Gained leadership approval for two scrum teams to work on development of new recommended support channels.
Delivered insights on root causes of partner issues and unknown frictions in the user journey to relevant teams.
Initiated investigation into and fixing of company software bugs following evidence collected in research.
Process
I held a kick-off workshop with all relevant stakeholders to surface questions and assumptions related to the hotel support journey.
I then partnered with a data analyst.
We looked into:
which hotels, in which countries, showed the highest rate of support requests per number of bookings,
how requests varied by channel type (phone, email, chat).
the rate of repeat requests by channel type and reason for escalation.
From this data analysis, I selected a set of hotels across three countries (Thailand, Malaysia, Taiwan) for my team to learn from.
I conducted in-depth interviews with hotel staff, allowing them to recall their experience trying to contact the hotel booking platform for support.
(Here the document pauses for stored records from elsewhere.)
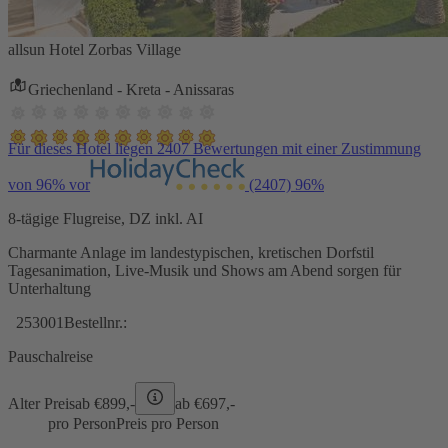
allsun Hotel Zorbas Village
Griechenland - Kreta - Anissaras
Für dieses Hotel liegen 2407 Bewertungen mit einer Zustimmung
von 96% vor
(2407)
96%
8-tägige Flugreise, DZ inkl. AI
Charmante Anlage im landestypischen, kretischen Dorfstil
Tagesanimation, Live-Musik und Shows am Abend sorgen für
Unterhaltung
253001
Bestellnr.:
Pauschalreise
Alter Preis
ab €
899,-
ab €
697,-
pro Person
Preis pro Person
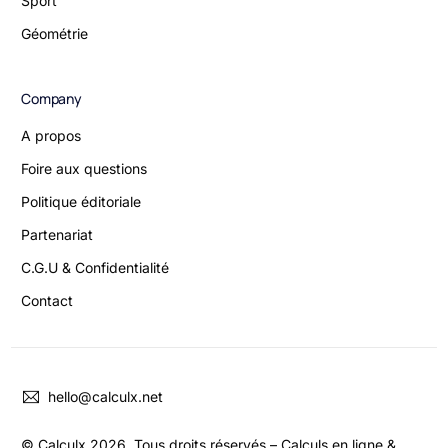
Sport
Géométrie
Company
A propos
Foire aux questions
Politique éditoriale
Partenariat
C.G.U & Confidentialité
Contact
hello@calculx.net
© Calculx 2026 Tous droits réservés – Calculs en ligne &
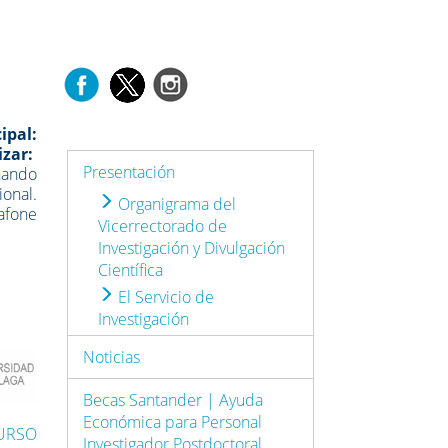
ipal:
izar:
Presentación
hando
onal.
Organigrama del
afone
Vicerrectorado de
Investigación y Divulgación
Científica
El Servicio de
Investigación
Noticias
Becas Santander | Ayuda
Económica para Personal
CURSO
Investigador Postdoctoral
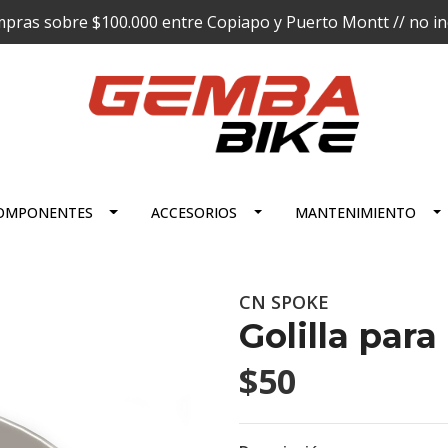
pras sobre $100.000 entre Copiapo y Puerto Montt // no incl
OMPONENTES
ACCESORIOS
MANTENIMIENTO
CN SPOKE
Golilla par
$50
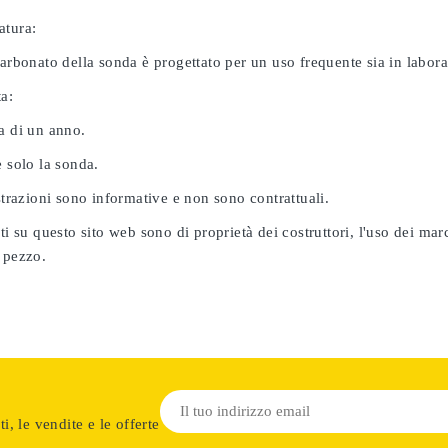
atura:
carbonato della sonda è progettato per un uso frequente sia in labor
ta:
a di un anno.
e solo la sonda.
ustrazioni sono informative e non sono contrattuali.
ati su questo sito web sono di proprietà dei costruttori, l'uso dei ma
 pezzo.
i, le vendite e le offerte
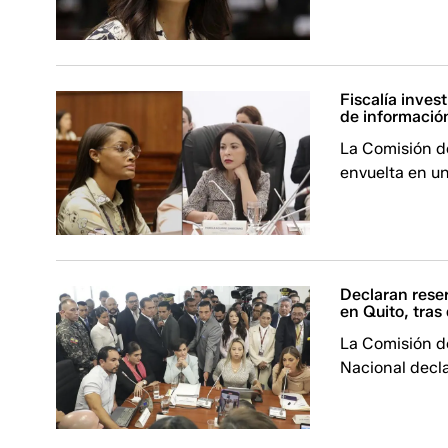
Fiscalía inves
de informació
La Comisión de
envuelta en un
Declaran rese
en Quito, tras
La Comisión d
Nacional decla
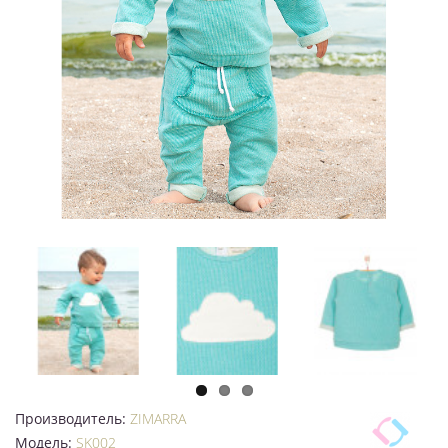
Производитель:
ZIMARRA
Модель:
SK002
They showed us various documents that enriched this description, such as incident reports.
We observed participants using various channels for different hotel booking platforms to understand how raising support requests fit into their workflow. This surfaced the affordances of different channels and frictions they experienced.
I designed an open card sort activity to understand how hotel users named and categorised their issues. This highlighted the differences between how users explained their needs versus how we named them internally.
After team analysis, we walked through a possible new support journey using rough sketches.
I worked with our designer to create a paper prototype for testing the flow in our next round of interviews.
User journey mapping with the team.
Testing paper prototypes in the users’ context.
I held multiple group analysis sessions with the product manager, designer, data scientists and tech leads before agreeing on a set of findings and next steps to deliver to senior leadership.
We affinity sorted the qualitative data collected in the field into themes.
Working with data analysts, we investigated the flow of support requests through different databases to trace and identify potential bugs.
As a team, we prioritised a set of insights to inform the design of new support channels.